Wie beurteilt die Stadt Selm die Situation, dass sie für einen öffentlichen Rundfunk Geld „eintreiben“ soll?

Aufgrund der steigenden Fallzahlen der Amtshilfeersuchen, verbunden mit einem abnehmenden Zahlungsverhalten, steigt nach Auskunft der Verwaltung der damit verbundene Verwaltungsaufwand immens. Da die Stadt Selm nicht nur Ansprüche anderer Behörden beitreiben muss, sind für die Bearbeitung zunehmend mehr Ressourcen notwendig und damit zwangsläufig Mehrkosten im städtischen Haushalt zu erwarten.

Wie bewertet der Beitragsservice die Entwicklung?

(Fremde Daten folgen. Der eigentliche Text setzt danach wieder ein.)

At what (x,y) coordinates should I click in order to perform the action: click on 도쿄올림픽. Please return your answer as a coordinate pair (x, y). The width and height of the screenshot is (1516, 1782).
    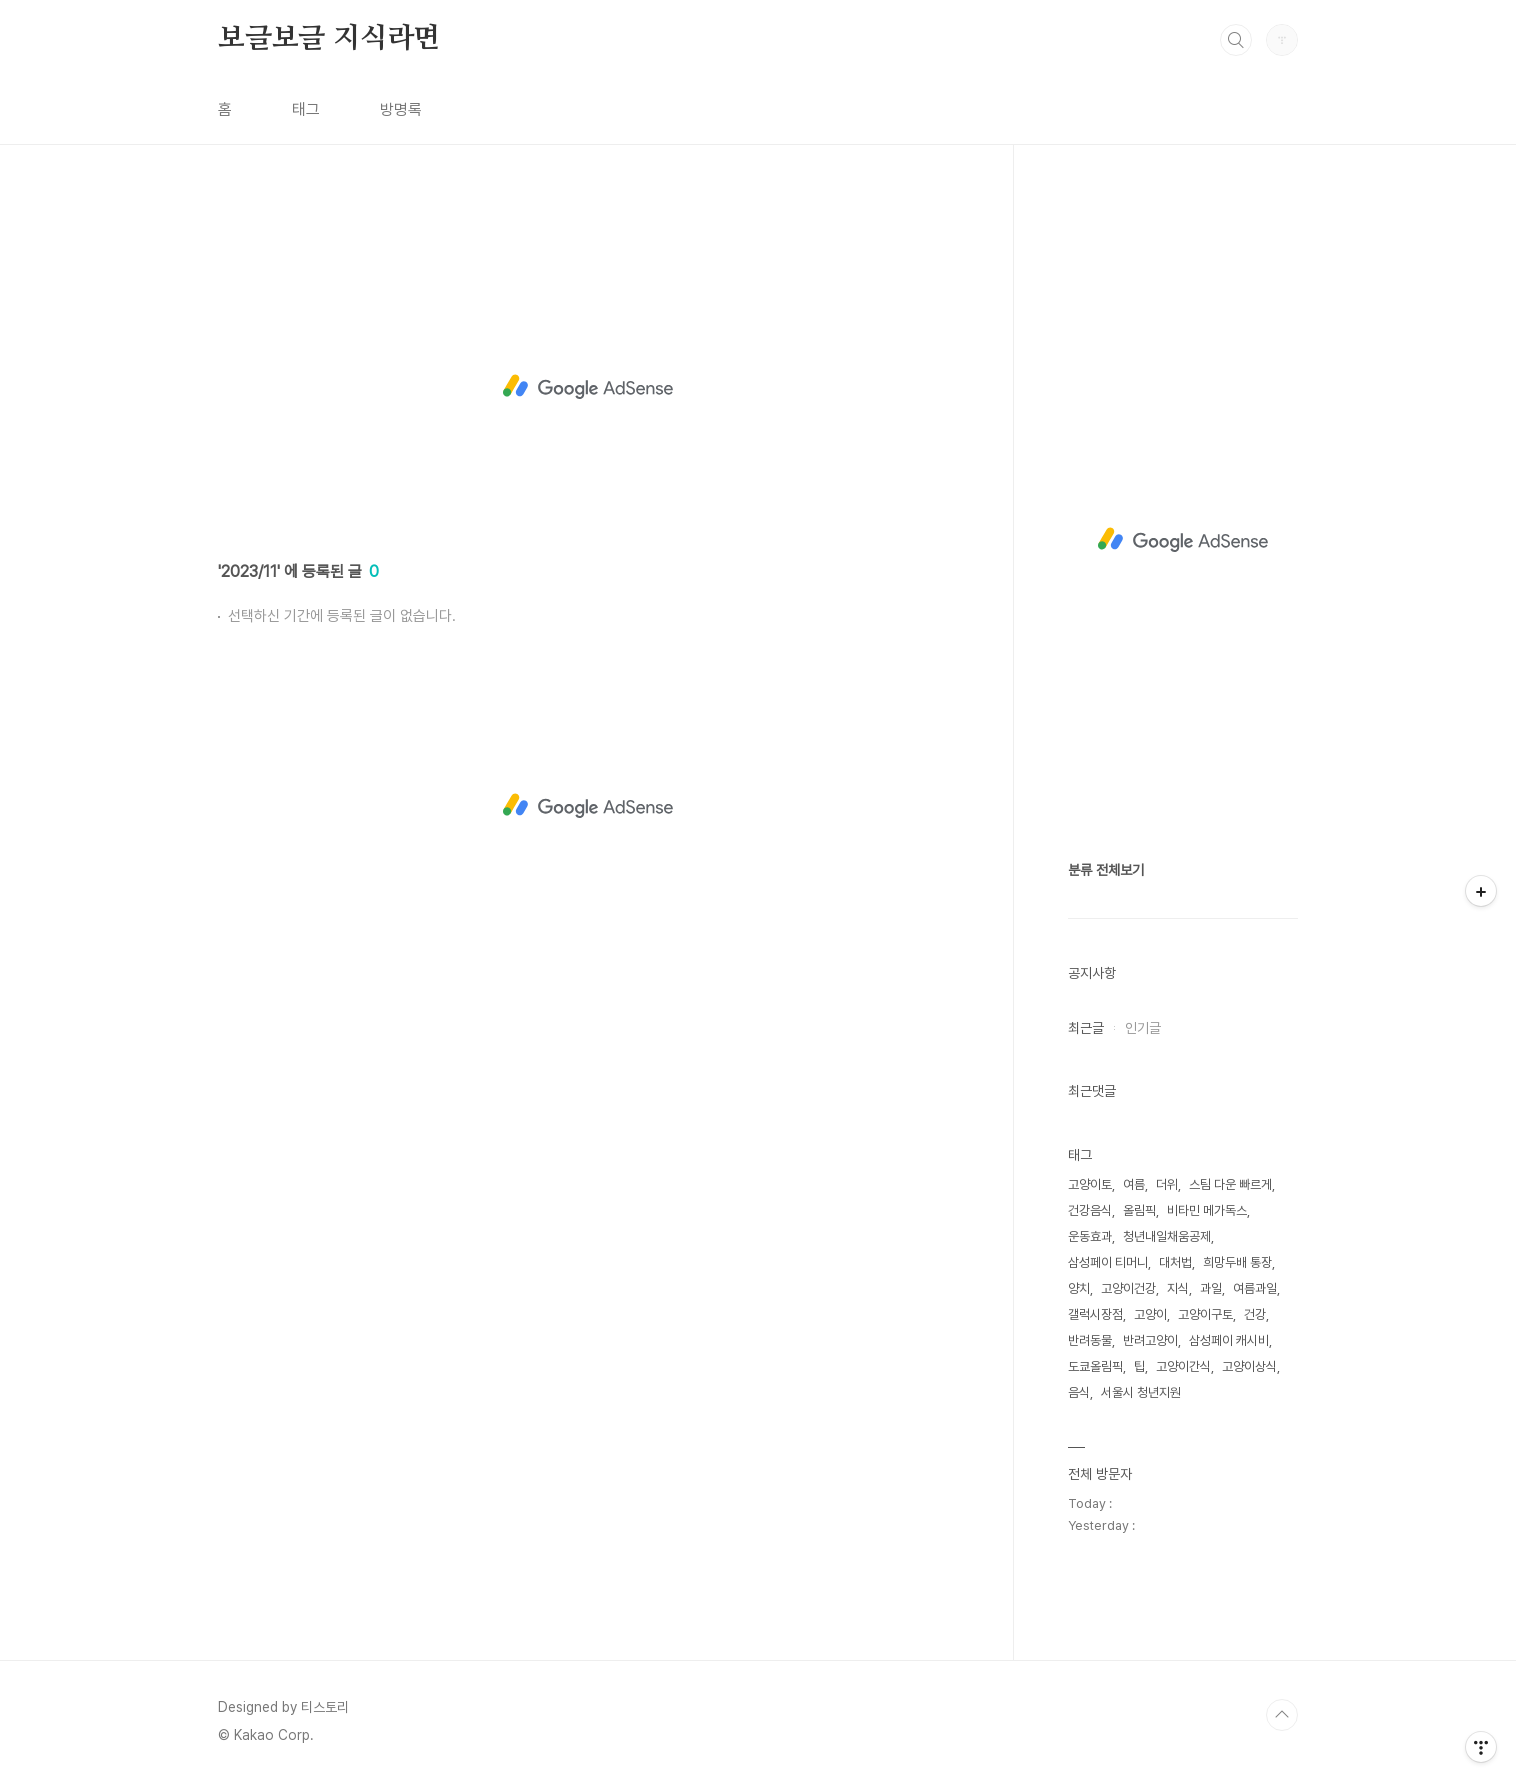
    Looking at the image, I should click on (1095, 1366).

„Uns ist bewusst, dass die gestiegene Anzahl von Vollstreckungen bei der Umstellung auf das Beitragsmodell eine enorme Belastung für die zuständigen Vollstreckungsbehörden darstellt. Daher versuchen wir sie bestmöglich zu unterstützen, beispielsweise haben wir eine Service-Hotline für Behörden. Wir stehen jederzeit als Ansprechpartner zur Verfügung“, so die schriftliche Stellungnahme.

Bundesweiter Trend
Der Trend der stark steigenden Zahlen bei Vollstreckungsersuchen für Rundfunkgebühren gilt bundesweit. Zu den 23 Euro, die die Stadt als Kostenbeitrag pro Fall vom WDR erstattet bekommt, erhält sie auch noch die Vollstreckungskosten selbst und die Auslagen der Vollstreckung, sofern sie beim Zahlungspflichtigen nicht zu holen sind.